Dolayısıyla bugün birçok ciddi araştırmacı, hem Sfenks'in hem de Mısır'daki piramitlerin 16.000 ila 20.000 yıl önce inşa edildiğine inanıyor. Ve bu versiyon çerçevesinde, Mars Sfenksi ve Kızıl Gezegenin piramitlerinin biraz farklı bir açıdan ele alınması oldukça muhtemeldir.

Kasım 1994'te, ABD'nin ana uzay ajansı olan Ulusal Havacılık ve Uzay Dairesi (NASA) resmi olarak şunları duyurdu: "Mars'ta Sfenks ve piramitler var." Bunca yıldır NASA'nın bağırsaklarında gizli çalışmalar yapılıyordu, Viking görüntüleri en iyi bilgisayarlar tarafından analiz ediliyordu. Ve ancak yüz kozmolog kesin bir "evet" dedikten sonra sansasyonel bir basın toplantısı gerçekleşti. Mars piramitlerinin yaşı dokuz bin ila 500 milyon yıl arasında belirlendi.

1961'de, Viking-1 uçuşundan 15 yıl önce, NASA'nın görevlendirdiği Brokhvens Enstitüsü'nden (ABD) Richard Hoagland, Mars'ta eski bir uygarlığın izleri hakkında bir rapor hazırlamıştı. 178 sayfalık "İnsanlığın uzay araştırmasının varsayılan sonuçları" başlıklı bu raporda, Mars'taki Cydonia ovası bölgesinde, açıkça yapay kökenli nesnelerin izlerinin görüldüğü söylendi - Sfenks ve çevresindeki piramitler.
Mariner 9, Elysium Platosu bölgesinde dörtgen piramitlerden oluşan bir alan keşfetti. Mars'ın güney kutup bölgesinde, "İnkalar Şehri" olarak adlandırılan geometrik olarak düzenli yapılar keşfedildi. Mars'ın kuzey yarım küresinde, Cydonia bölgesinde, "piramitlerin şehri" ve ondan on kilometre ötede, yanağında bir gözyaşı olan bir kadının yüzünü betimleyen Sfenks'in fotoğrafı çekildi. Bu yüzün eski bir Mısır saç modeli var!

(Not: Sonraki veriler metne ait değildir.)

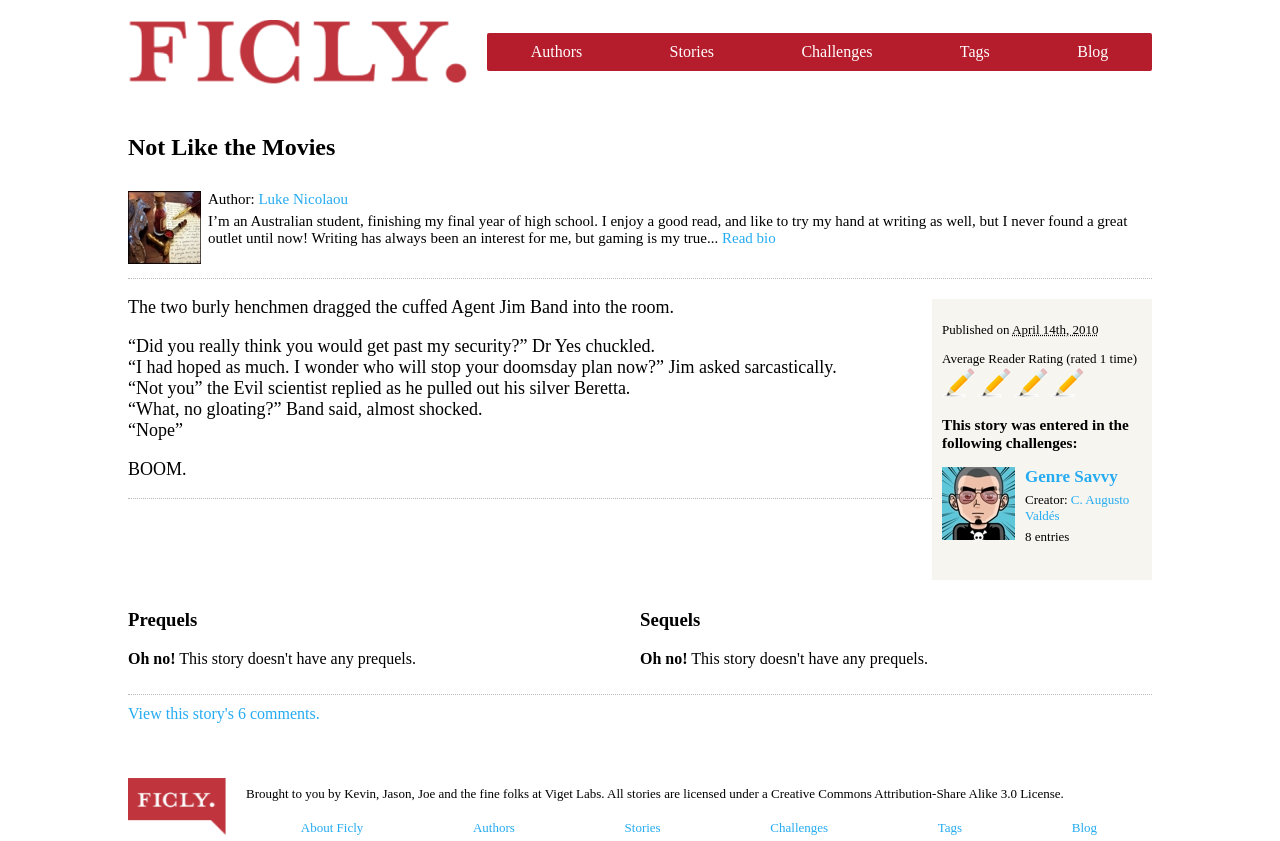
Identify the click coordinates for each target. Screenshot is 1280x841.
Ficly (297, 52)
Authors (557, 51)
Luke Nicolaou (303, 199)
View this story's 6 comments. (224, 713)
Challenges (836, 51)
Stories (692, 51)
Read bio (749, 238)
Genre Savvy (1071, 476)
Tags (975, 51)
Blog (1092, 51)
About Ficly (332, 827)
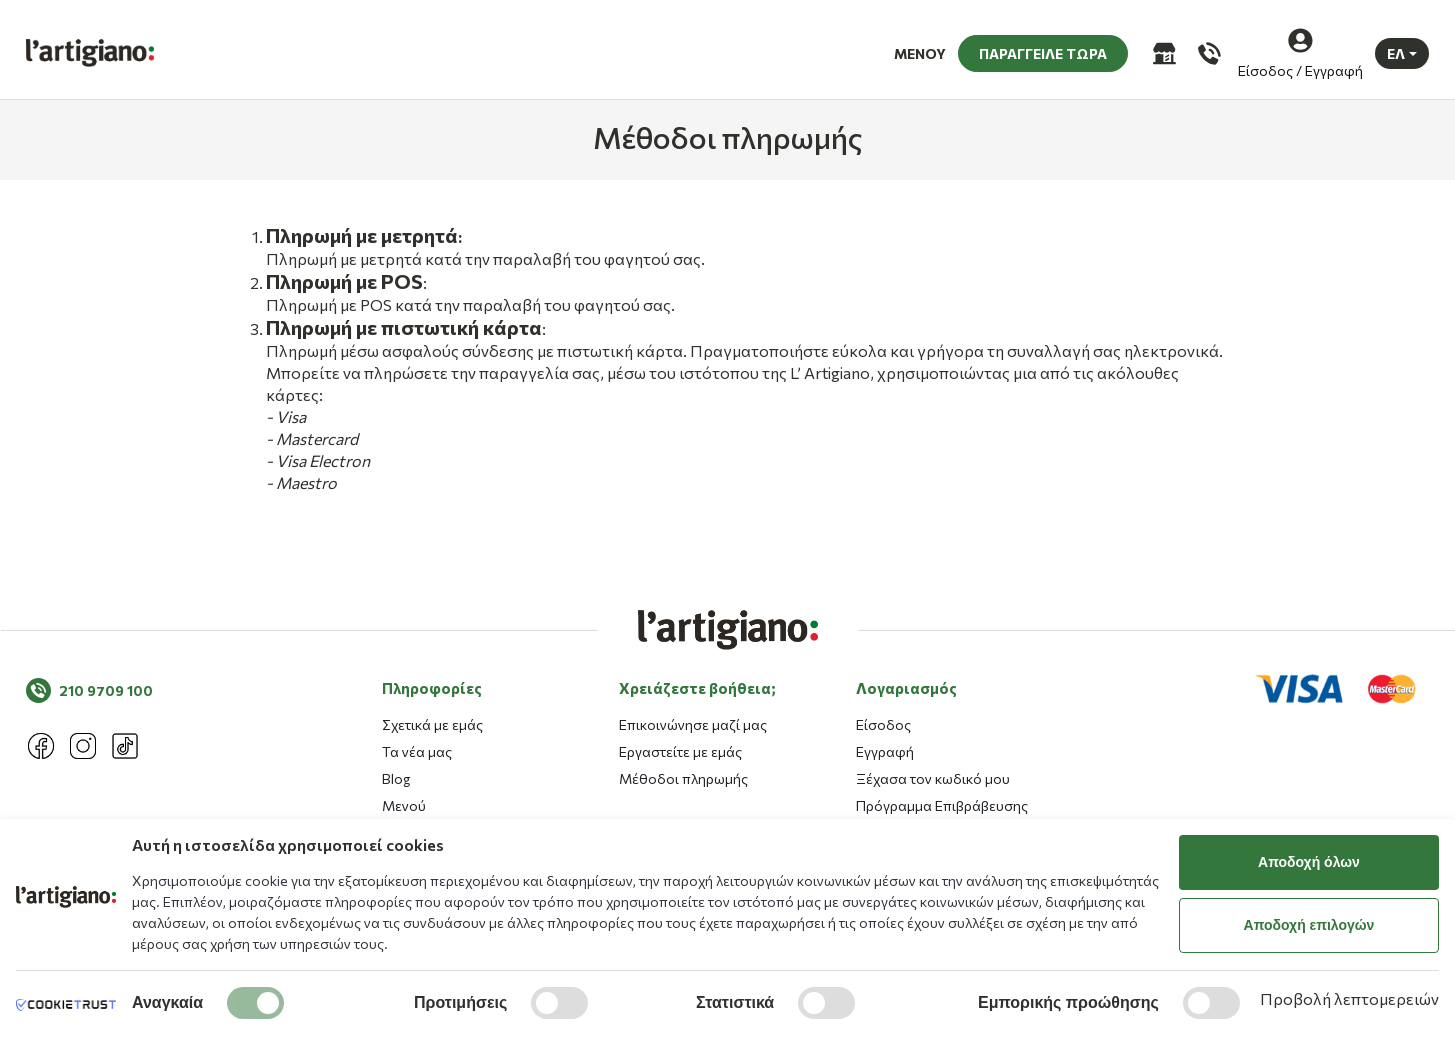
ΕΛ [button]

Ne diyor? Marslıların uygarlığı Mısır'la mı bağlantılıydı, Atlantis'in post-kolonisi mi yoksa Atlantis'in kendisi mi? Yüzün çeneden saça kadar olan uzunluğu bir buçuk kilometre, genişliği 1,3 km ve yüksekliği 0,5 km'dir. Böyle bir devi ancak güçlü bir uygarlık yaratabilirdi.
Bu kadının yüzü neden böyle? Kayıp bir medeniyet için ağlayan Dünya Ana'nın bir sembolü mü?
Kydonia'da 25 piramit var! Beş büyük ve yirmi küçük. En büyüğü Mısır'daki Keops Piramidi'nin neredeyse 20 katıdır. Küçük Mars piramitleri, Giza'daki büyük piramitlere veya 250 metre yüksekliğe kadar Brezilya ormanlarında yakın zamanda keşfedilen piramitlere eşittir. Mars piramitlerinin tabanının kenarları bir kilometre yükseklikte bir buçuk kilometreye ulaşıyor. Ve tüm bunlar 25 kilometrekarelik bir alanda.
Sfenks'in görüntüsü kesinlikle Mars'ın meridyeni boyunca yönlendirilir. Kompleksin merkezinde bir kilometre çapında bir daire var. Bu ne? Bir mandala şeklinde kozmodrom, hızlandırıcı veya şehir çekirdeği? Çembere giden birçok yol var.
Piramitler düzenli, karmaşık bir şekilde inşa edilmiş bir sistem oluşturur. Sfenks ve ana piramidin eksenleri kuzeye yönlendirilir, diğer büyük piramitlerin eksenleri meridyene göre yaklaşık 16 °, yani "alfa" olarak bilinen yayın 1/22'si kadar döndürülür. açı, 16.36 ° 'ye eşittir. Bu köşe, Stonehenge ve diğer antik yapıların yerleşim planının temeli olması bakımından dikkat çekicidir. Tüm şekillerin konumları karşılıklı olarak koordine edilir ve eksenel çizgiler ve teğetler tarafından kontrol edilir.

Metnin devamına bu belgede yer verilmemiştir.